On the face of it, Catholic teaching would seem to be as compatible with Charles Darwin’s theories of evolution as classical music devotees would be with the audience at a grunge rock concert, but there has been a rapprochement over the course of the past decade, among the former pair of schools of thought if not the latter sets of music fans.
“New scientific knowledge has led us to the conclusion that the theory of evolution is no longer a mere hypothesis,” Pope John Paul II stated in 1996 in a message to the Pontifical Academy of Sciences. Not too surprisingly, evolution’s adherents within the Church have seized on the late Pontiff’s statement as virtually a Catholic endorsement of evolution. Father George Coyne of the Vatican Observatory calls it “a fundamental Church teaching which significantly advances the evolution debate.”
The late pontiff’s successor, Pope Benedict XVI may not be as amenable to Darwin’s theories. “We are not some casual and meaningless product of evolution,” The Bible Creation Society quotes the current Pope as saying. In a talk here in Washington, D. C., at the American Enterprise Institute (AEI), Father Coyne said, “We humans are nothing more than beams thrust into the expanding universe.”
While still a Prince of The Church, Cardinal Joseph Ratzinger was even more acerbic in his observations of evolution. “The theory of evolution seems to have surpassed the doctrine of creation,” then-Cardinal Ratzinger said at the Sorbonne, “knowledge of the origin of man surpassed the doctrine of original sin.”
Actually, Father Coyne, an accomplished scientist, admits to gaps in scientific knowledge. “Why is the human being at the top of the evolutionary tree?,” Father Coyne asked rhetorically at AEI, “because we don’t know what else to put there.”
The kindly Jesuit divides his time between the Vatican and the University of Arizona in Tucson, where the Church maintains observational labs. Ironically, the Baltimore native came across as more orthodox in an interview on the PBS TV network than he did in his recent appearance at the conservative-to-moderate AEI.
In the PBS interview, for example, he always referred to God using the masculine pronoun in upper case. He was more gender-neutral at AEI. Father Coyne wrote in his prepared remarks (with the gender pronouns in lower case), “…the Intelligent Design (ID) movement, while invoking a God of power and might, a designer God, actually belittles God, makes him/her too small and paltry.”

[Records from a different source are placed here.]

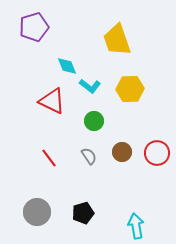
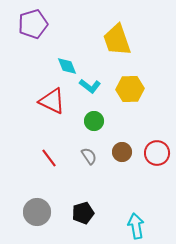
purple pentagon: moved 1 px left, 3 px up
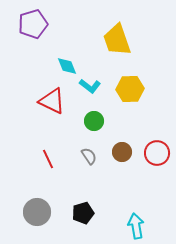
red line: moved 1 px left, 1 px down; rotated 12 degrees clockwise
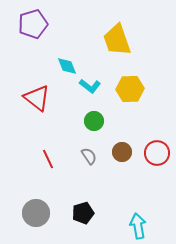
red triangle: moved 15 px left, 3 px up; rotated 12 degrees clockwise
gray circle: moved 1 px left, 1 px down
cyan arrow: moved 2 px right
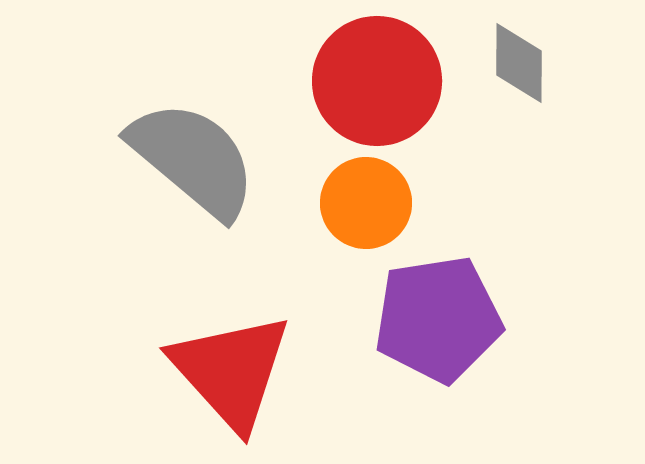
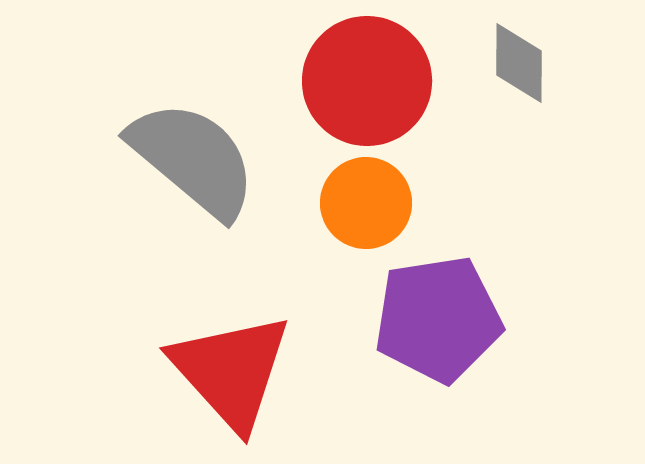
red circle: moved 10 px left
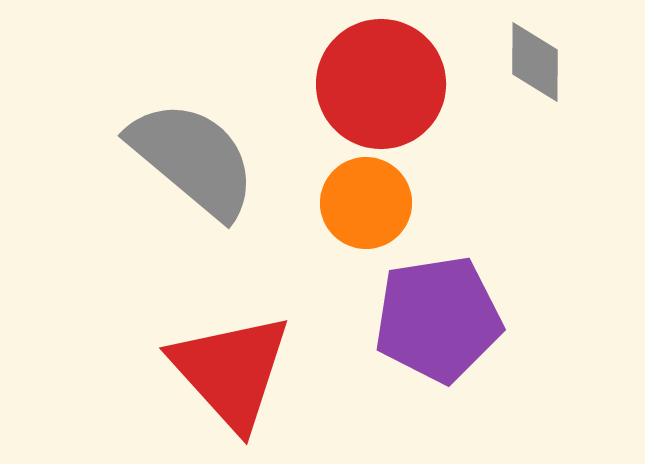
gray diamond: moved 16 px right, 1 px up
red circle: moved 14 px right, 3 px down
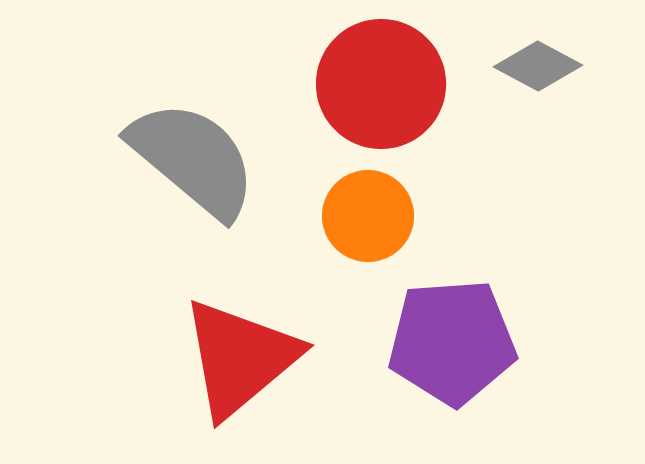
gray diamond: moved 3 px right, 4 px down; rotated 62 degrees counterclockwise
orange circle: moved 2 px right, 13 px down
purple pentagon: moved 14 px right, 23 px down; rotated 5 degrees clockwise
red triangle: moved 9 px right, 13 px up; rotated 32 degrees clockwise
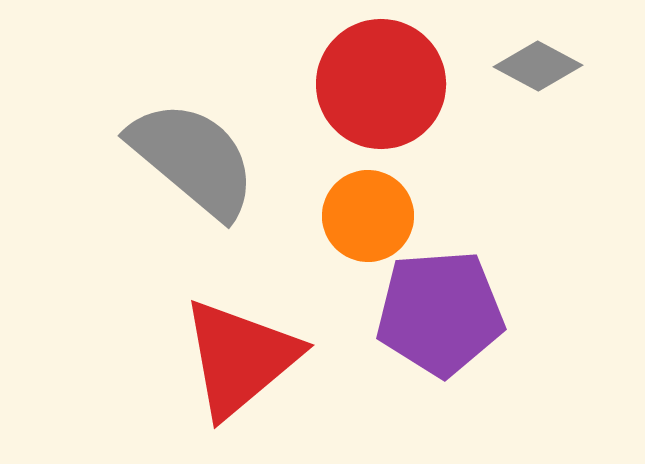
purple pentagon: moved 12 px left, 29 px up
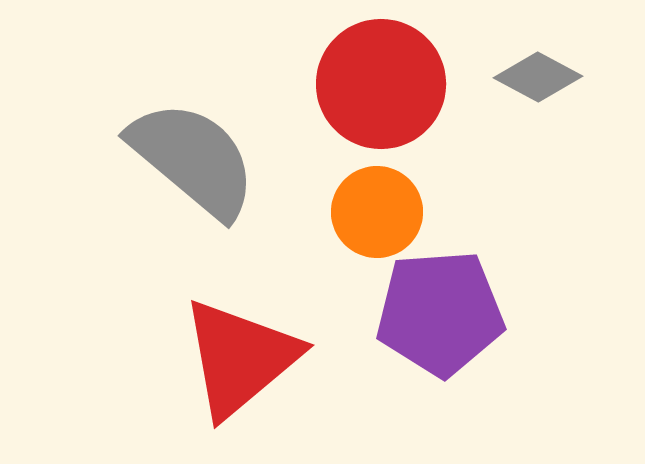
gray diamond: moved 11 px down
orange circle: moved 9 px right, 4 px up
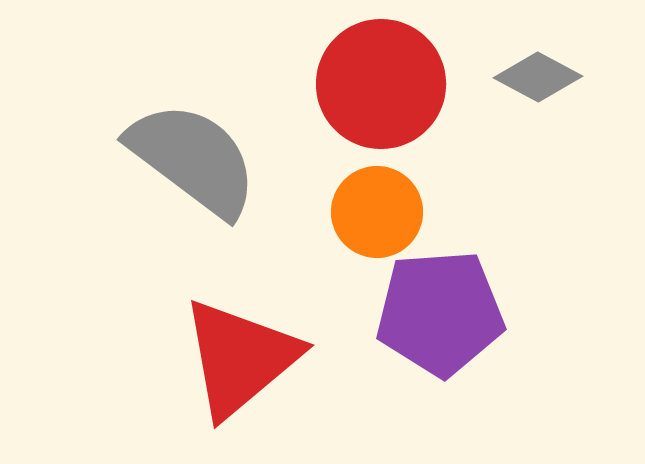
gray semicircle: rotated 3 degrees counterclockwise
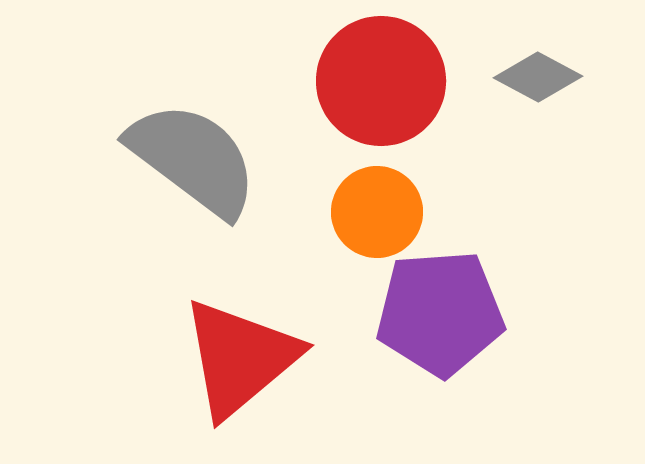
red circle: moved 3 px up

Intelligent Design is a school of thought among scientists and philosophers that questions the basic premises of evolution. In his extemporaneous comments at AEI, Father Coyne made at least two other multiple-choice references to the deity:
— “The Intelligent Design movement actually belittles God and makes him or her an object of ridicule”
–“It does not make God the great God that he or she is.”
Such an approach to the Higher Power makes the teaching of the sign of the cross to children difficult. As of this writing, it is still, “In the name of the Father, and of the Son and of the Holy Spirit.”
Malcolm A. Kline is the executive director of Accuracy in Academia.